The bifunctional enzyme imidazoleglycerolphosphate dehydratase and histidinolphosphate phosphatase is encoded by the hisB gene. The fourth gene of the histidine operon, hisB, was cloned and mapped on a 2,300 base pair DNA fragment. In the present study we report the complete nucleotide sequence of the hisB gene of Escherichia coli. The gene is 1,068 nucleotides long and codes for a protein of 355 amino acids with an apparent molecular weight of 39,998 daltons. The protein product(s) of the hisB region of both Salmonella typhimurium and E. coli were identified by subcloning and expression in an in vitro translation system. In both organisms the hisB gene directed the synthesis of a single protein with an apparent molecular weight of 40,500 daltons, consistent with the data derived from the nucleotide sequence analysis.

Cloning, structure, and expression of the Escherichia coli K-12 hisC gene.

We used an expression vector plasmid containing the Escherichia coli K-12 histidine operon regulatory region to subclone the E. coli hisC gene. Analysis of plasmid-coded proteins showed that hisC was expressed in minicells. A protein with an apparent molecular weight of 38,500 was identified as the primary product of the hisC gene. Expression was under control of the hisGp promoter and resulted in very efficient synthesis (over 100-fold above the wild-type levels) of imidazolylacetolphosphate:L-glutamate aminotransferase, the hisC gene product. The complete nucleotide sequence of the hisC gene has been determined. The gene is 1,071 nucleotides long and codes for a protein of 356 amino acids with only one histidine residue.

Convergently functional, Rho-independent terminator in Salmonella typhimurium.

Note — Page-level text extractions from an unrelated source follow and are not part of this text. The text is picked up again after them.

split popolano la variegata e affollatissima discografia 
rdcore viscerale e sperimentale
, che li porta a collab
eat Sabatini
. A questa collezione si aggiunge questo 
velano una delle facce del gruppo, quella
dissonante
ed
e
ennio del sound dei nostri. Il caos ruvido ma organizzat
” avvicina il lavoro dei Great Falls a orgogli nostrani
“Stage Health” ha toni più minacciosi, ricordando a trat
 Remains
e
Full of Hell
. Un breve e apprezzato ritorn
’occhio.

A typical Rho-independent terminator of transcription was found at the end of the histidine operon of Salmonella typhimurium. This site is used to terminate, in addition to the his operon mRNA, a 1,200-nucleotide RNA of unknown function transcribed on the opposite strand. The efficiency of termination of transcription at this site was investigated in vivo and in vitro by cloning of the terminator structure in either orientation in vector systems used to study regulatory signals. Termination of transcription at this site was very efficient, both in vivo and in vitro, and in both orientations.